(Data under study Opens)

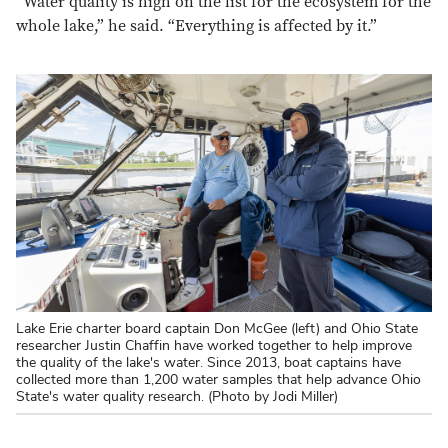
“Water quality is high on the list for the ecosystem for the
whole lake,” he said. “Everything is affected by it.”
Lake Erie charter board captain Don McGee (left) and Ohio State
researcher Justin Chaffin have worked together to help improve
the quality of the lake's water. Since 2013, boat captains have
collected more than 1,200 water samples that help advance Ohio
State's water quality research. (Photo by Jodi Miller)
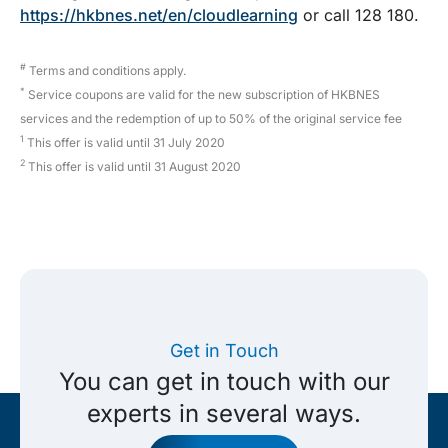
https://hkbnes.net/en/cloudlearning
or call 128 180.
#
Terms and conditions apply.
*
Service coupons are valid for the new subscription of HKBNES
services and the redemption of up to 50% of the original service fee
1
This offer is valid until 31 July 2020
2
This offer is valid until 31 August 2020
Get in Touch
You can get in touch with our
experts in several ways.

(Data under study Closes)

* Instructions to follow: Only the lines from the line with "This offer is valid until 31 August 2020" to the final line of the entries are to be returned, each exactly as written, both ends included.

* Written solution:
This offer is valid until 31 August 2020
Get in Touch
You can get in touch with our
experts in several ways.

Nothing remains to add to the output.